6. Operational Trade-offs and Practical Significance

High ECR@1 guarantees predictable cost, latency, and deployment stability. In LLM-based agent settings, retries inflate both wall-clock time and cost per evaluation; for example, an 85.4% ECR@1 inflates adjusted cost by 18.1% relative to nominal pricing (Huang et al., 1 Dec 2025). Perfect ECR@1 indicates no retries or operational penalty, while lower values signal “non-deterministic” deployment with greater headroom for failure and cost overruns. Further, model size and reasoning configuration exert complex, family-dependent effects: increasing reasoning effort improves accuracy in some families (GPT-5) but reduces both accuracy and ECR@1 in others (open-weight models), underlining the need for targeted benchmarking.

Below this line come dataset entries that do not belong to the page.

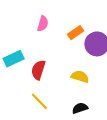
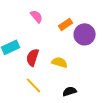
pink semicircle: (43, 24) -> (37, 16), turned -56
yellow semicircle: (80, 77) -> (60, 62), moved

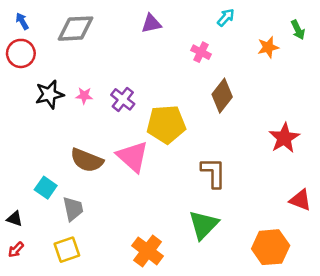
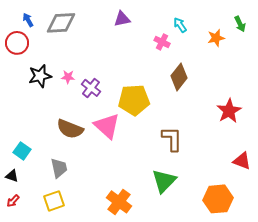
cyan arrow: (226, 17) -> (180, 25), moved, turned -77
blue arrow: (22, 21) -> (28, 20), moved
purple cross: (123, 99) -> (91, 88), moved
cyan square: (46, 188) -> (22, 151), moved

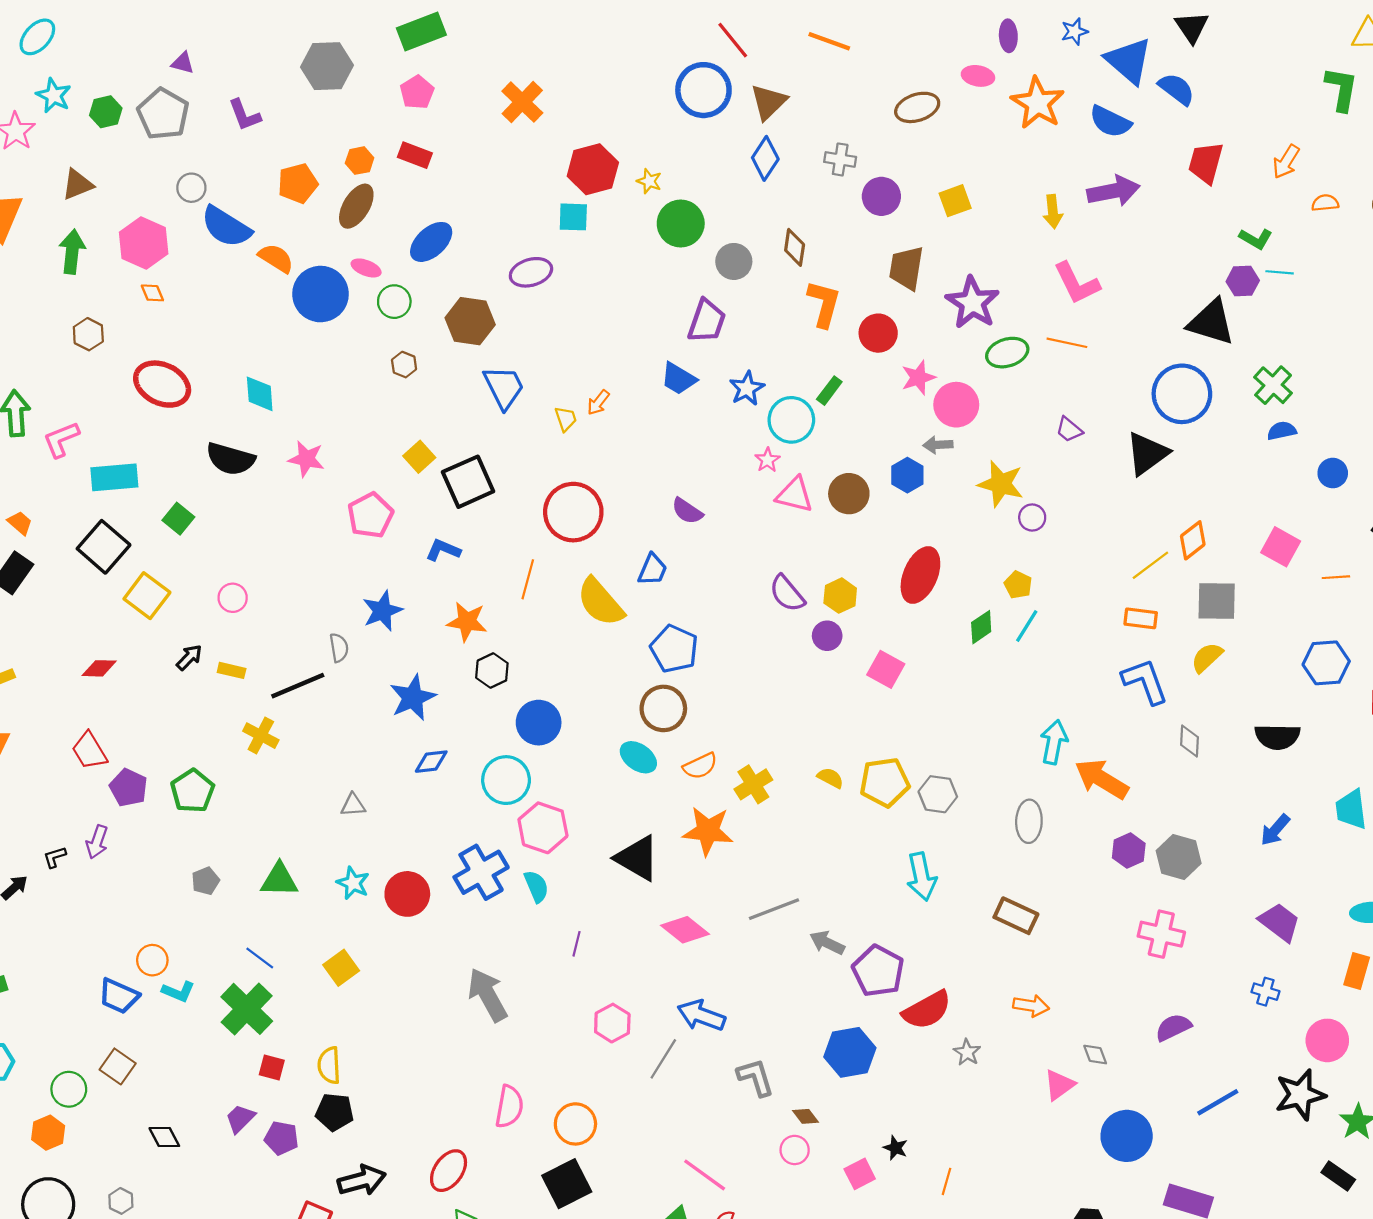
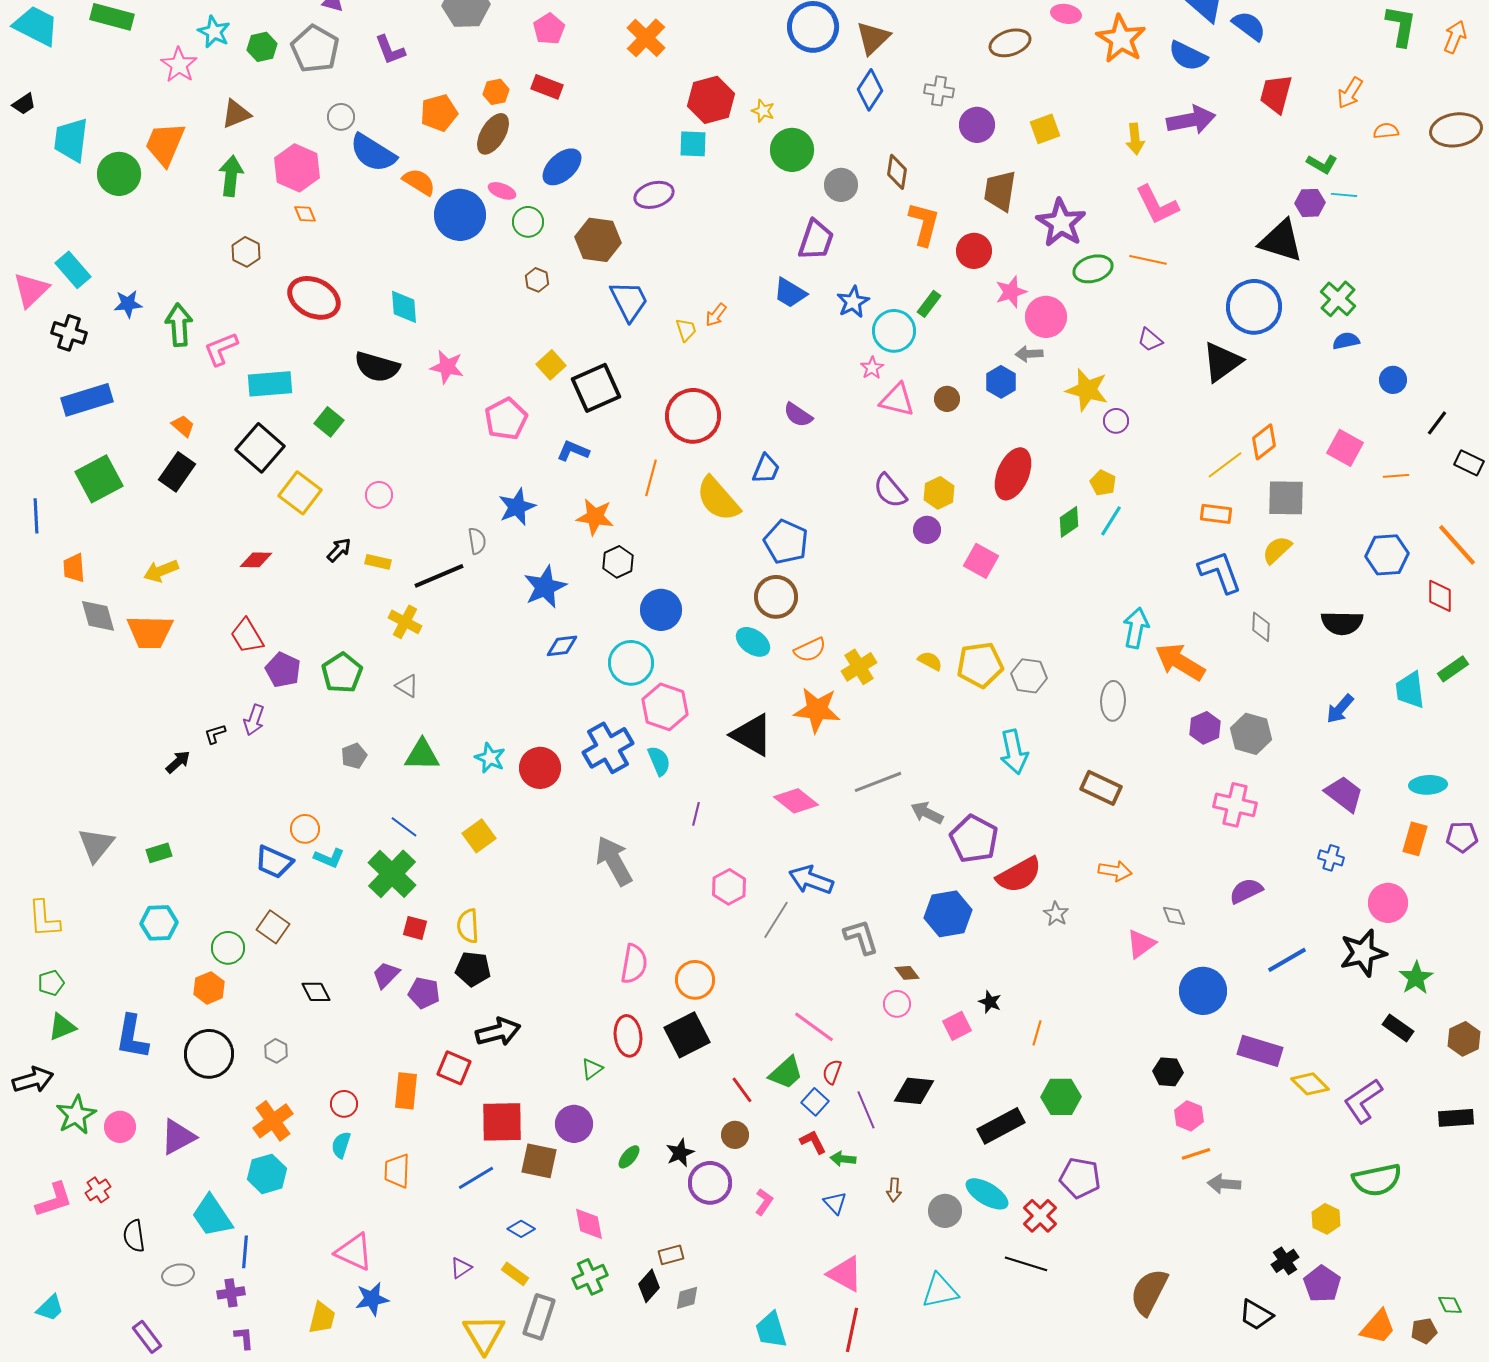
brown circle: (849, 494) -> (947, 399), size x0.7
gray triangle: (353, 805) -> (407, 686), moved, turned 35
red ellipse: (449, 1171) -> (628, 1036), moved, turned -42

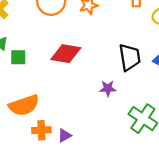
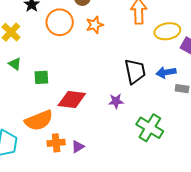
red diamond: (66, 54) -> (72, 99), moved
green square: (18, 57) -> (41, 77), moved

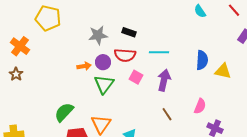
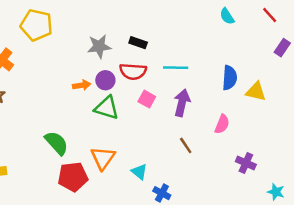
green triangle: (104, 84) -> (107, 108), turned -50
pink semicircle: (200, 106) -> (222, 124), moved
green semicircle: (64, 112) -> (57, 143), turned 95

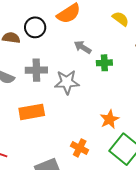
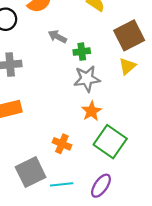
gray star: (67, 82) -> (87, 79), moved

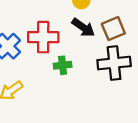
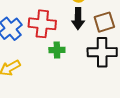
black arrow: (83, 27) -> (78, 19), turned 50

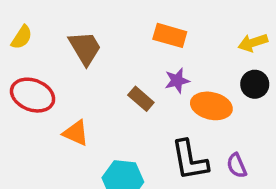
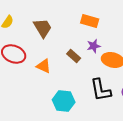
orange triangle: (76, 133) -> (44, 66), moved

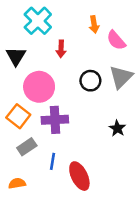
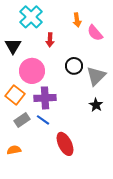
gray triangle: (121, 77) -> (96, 76), moved
blue line: (52, 161) -> (43, 120), moved, turned -64

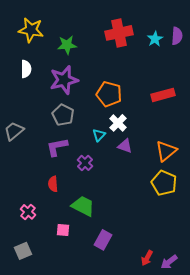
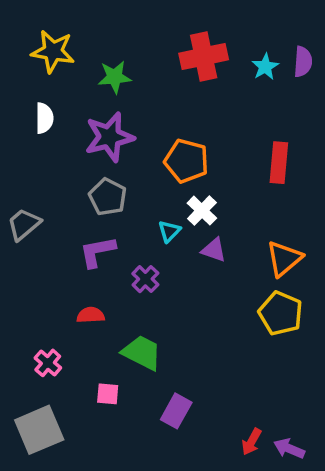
red rectangle: (163, 95) -> (279, 163), turned -70
red semicircle: (53, 184) -> (91, 315), turned 91
gray square: (23, 251) -> (39, 430), size x1.6
purple arrow: (169, 262) -> (289, 449), turned 60

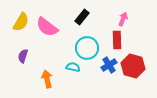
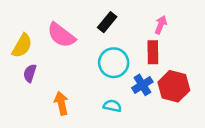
yellow semicircle: (21, 22) -> (22, 46), moved
cyan semicircle: (73, 67) -> (112, 106), moved

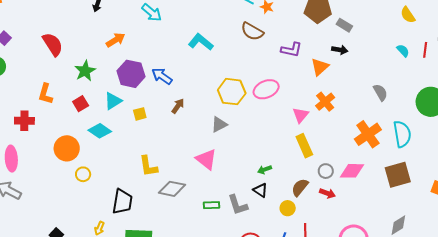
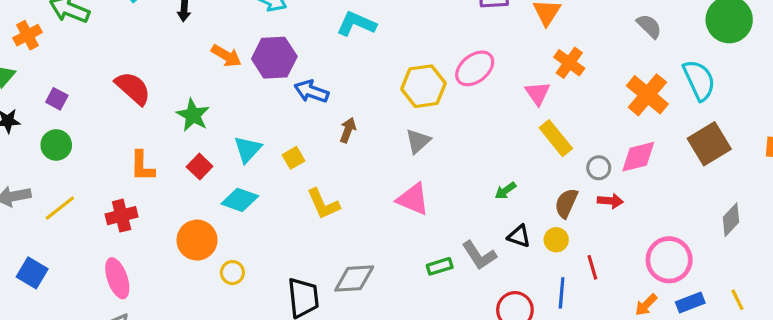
orange arrow: (115, 40) -> (226, 56), turned 78
purple hexagon: (131, 74) -> (274, 58), moved
yellow L-shape: (148, 166) -> (323, 204), moved
gray diamond: (172, 189) -> (354, 278), moved
black triangle: (260, 190) -> (519, 236), moved

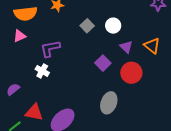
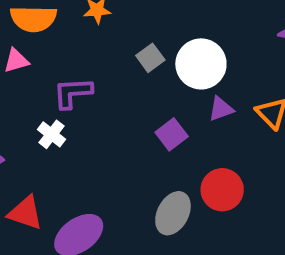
white circle: (113, 26) -> (201, 64), size x1.6
purple triangle: (126, 47) -> (221, 109), turned 48
red circle: (131, 73) -> (222, 190), moved

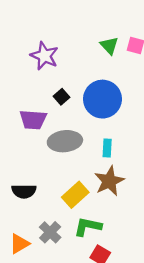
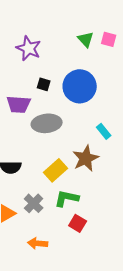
black square: (61, 97) -> (44, 84), turned -32
cyan rectangle: (107, 148) -> (104, 131), moved, turned -42

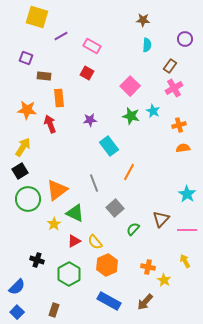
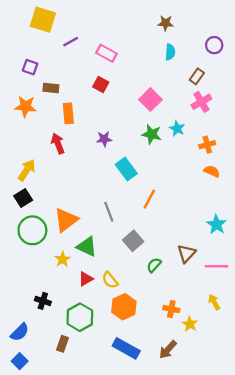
orange star: (27, 110) -> (25, 106), moved
orange semicircle: (183, 148) -> (212, 171), turned 32
brown rectangle: (54, 310) -> (63, 344), moved

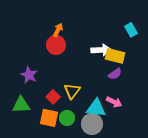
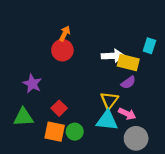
cyan rectangle: (131, 30) -> (149, 46), moved, turned 48
yellow triangle: (72, 91) -> (109, 100), moved
gray circle: (92, 124) -> (136, 138), moved

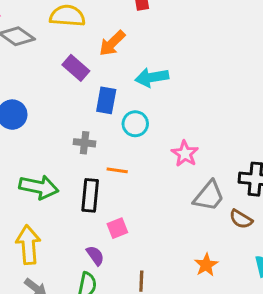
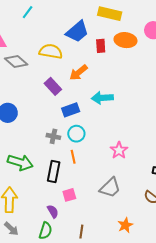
blue rectangle: (106, 100) -> (71, 110), turned 54
cyan circle: (135, 124) -> (76, 134), moved
orange line: (117, 170) -> (73, 157), turned 64
gray trapezoid: (209, 196) -> (110, 188), moved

7. Concrete Computation Examples

ECR@1 computation in practice:

For code completion: the model’s top-1 function body is inserted into the corresponding masked site, and the repository test suite is invoked; if all tests pass, that sample is scored 1, otherwise 0.
For LLM evaluation agents: for each test script, if the first API call yields a valid, schema-confirming JSON object, mark as a success (1); else, discard and retry until a valid response is produced (ECR@1 only counts the first attempt).

Concrete sample scenarios clarify the metric’s granularity—success hinges not merely on plausible outputs but on strict adherence to the operational “contract” (compilation success, test passage, schema validation) in its intended use case (Yang et al., 16 Dec 2024, Huang et al., 1 Dec 2025).